ABOUT THIS TASK — All lines from the one that contains "California has strict" through the final line of the entries must be repeated exactly. No other lines belong in the output.

RECORD EXTRACTS —

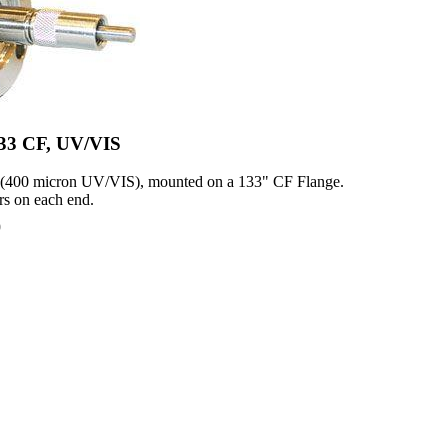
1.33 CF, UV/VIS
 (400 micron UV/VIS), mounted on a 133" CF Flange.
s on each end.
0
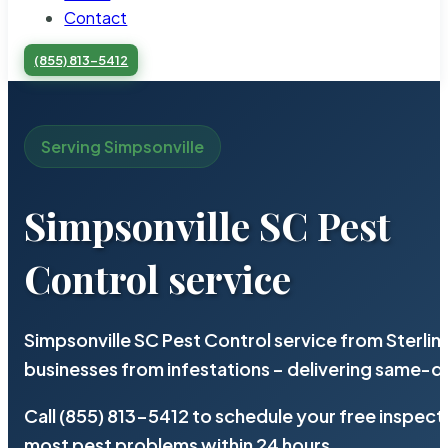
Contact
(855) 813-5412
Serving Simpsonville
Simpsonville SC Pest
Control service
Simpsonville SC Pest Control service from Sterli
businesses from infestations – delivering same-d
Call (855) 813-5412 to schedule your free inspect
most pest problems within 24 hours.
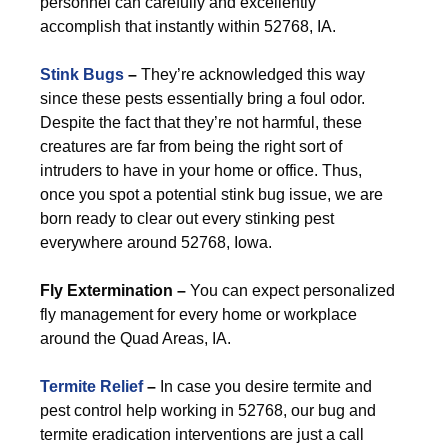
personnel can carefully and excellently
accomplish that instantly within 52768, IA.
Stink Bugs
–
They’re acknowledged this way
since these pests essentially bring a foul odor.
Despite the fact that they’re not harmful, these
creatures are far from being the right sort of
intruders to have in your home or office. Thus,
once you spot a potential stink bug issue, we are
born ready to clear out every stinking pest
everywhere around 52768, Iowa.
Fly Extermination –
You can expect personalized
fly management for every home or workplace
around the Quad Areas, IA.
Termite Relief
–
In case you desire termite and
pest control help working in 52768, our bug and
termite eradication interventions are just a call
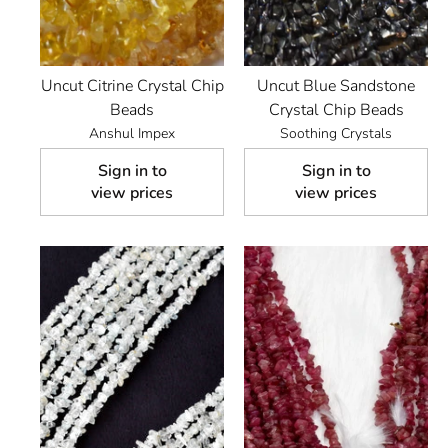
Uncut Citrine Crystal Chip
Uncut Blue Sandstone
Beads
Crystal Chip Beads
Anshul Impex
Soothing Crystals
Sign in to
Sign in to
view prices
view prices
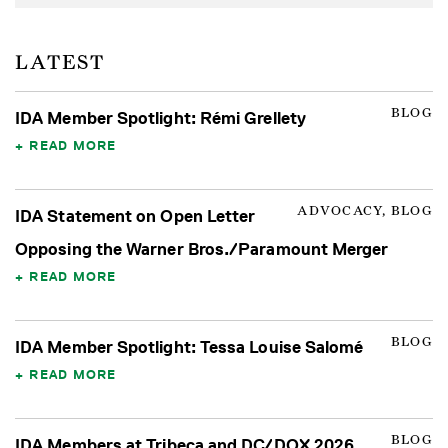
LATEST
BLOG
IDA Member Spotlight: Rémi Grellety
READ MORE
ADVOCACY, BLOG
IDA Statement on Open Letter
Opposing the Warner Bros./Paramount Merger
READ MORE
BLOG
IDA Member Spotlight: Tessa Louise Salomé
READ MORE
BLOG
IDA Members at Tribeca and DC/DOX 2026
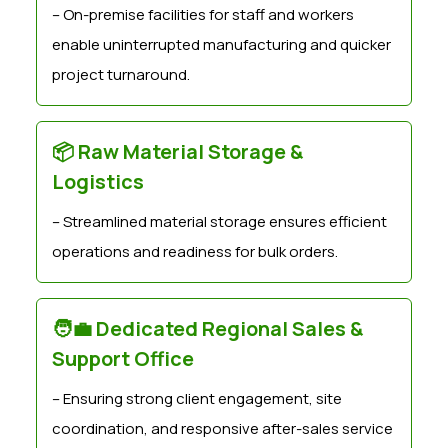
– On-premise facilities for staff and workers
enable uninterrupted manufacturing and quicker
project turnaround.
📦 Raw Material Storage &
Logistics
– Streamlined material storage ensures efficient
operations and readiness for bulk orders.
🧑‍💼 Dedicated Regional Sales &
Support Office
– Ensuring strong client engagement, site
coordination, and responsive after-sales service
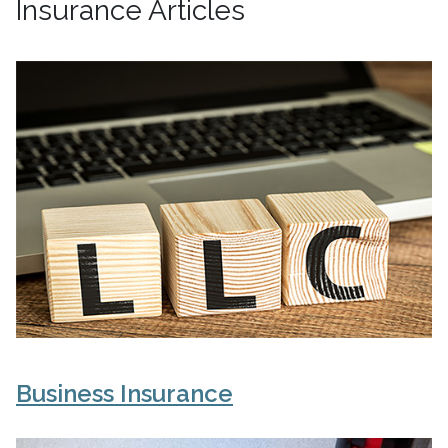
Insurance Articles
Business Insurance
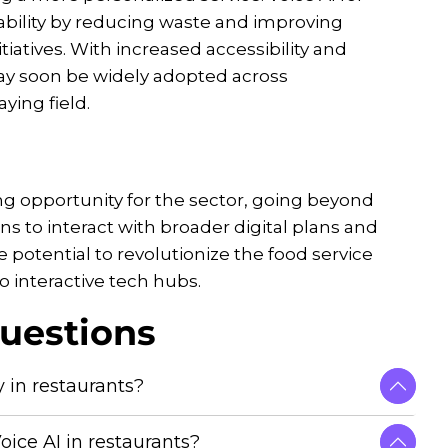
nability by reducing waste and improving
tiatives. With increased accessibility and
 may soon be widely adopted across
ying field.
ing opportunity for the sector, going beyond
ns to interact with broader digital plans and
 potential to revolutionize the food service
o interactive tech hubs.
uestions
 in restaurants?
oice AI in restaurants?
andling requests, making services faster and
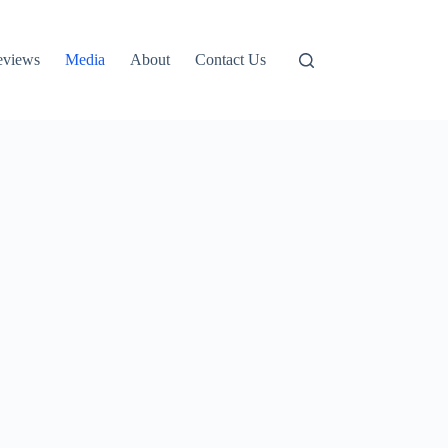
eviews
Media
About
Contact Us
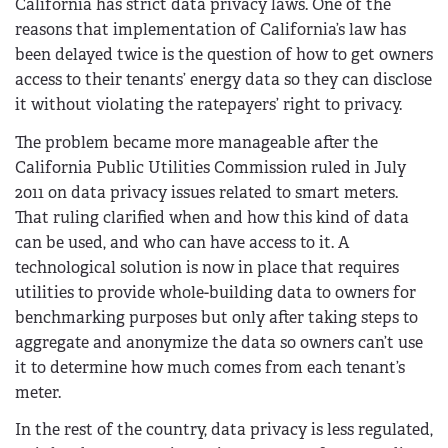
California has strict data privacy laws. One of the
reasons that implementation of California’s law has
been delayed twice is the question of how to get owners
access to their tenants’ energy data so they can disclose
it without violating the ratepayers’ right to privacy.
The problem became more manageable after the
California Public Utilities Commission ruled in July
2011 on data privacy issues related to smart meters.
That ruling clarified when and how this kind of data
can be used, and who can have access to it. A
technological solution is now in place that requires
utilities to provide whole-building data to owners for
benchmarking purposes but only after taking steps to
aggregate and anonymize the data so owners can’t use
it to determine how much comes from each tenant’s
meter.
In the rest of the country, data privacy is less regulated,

REPLY TO THE TASK —
California has strict data privacy laws. One of the
reasons that implementation of California’s law has
been delayed twice is the question of how to get owners
access to their tenants’ energy data so they can disclose
it without violating the ratepayers’ right to privacy.
The problem became more manageable after the
California Public Utilities Commission ruled in July
2011 on data privacy issues related to smart meters.
That ruling clarified when and how this kind of data
can be used, and who can have access to it. A
technological solution is now in place that requires
utilities to provide whole-building data to owners for
benchmarking purposes but only after taking steps to
aggregate and anonymize the data so owners can’t use
it to determine how much comes from each tenant’s
meter.
In the rest of the country, data privacy is less regulated,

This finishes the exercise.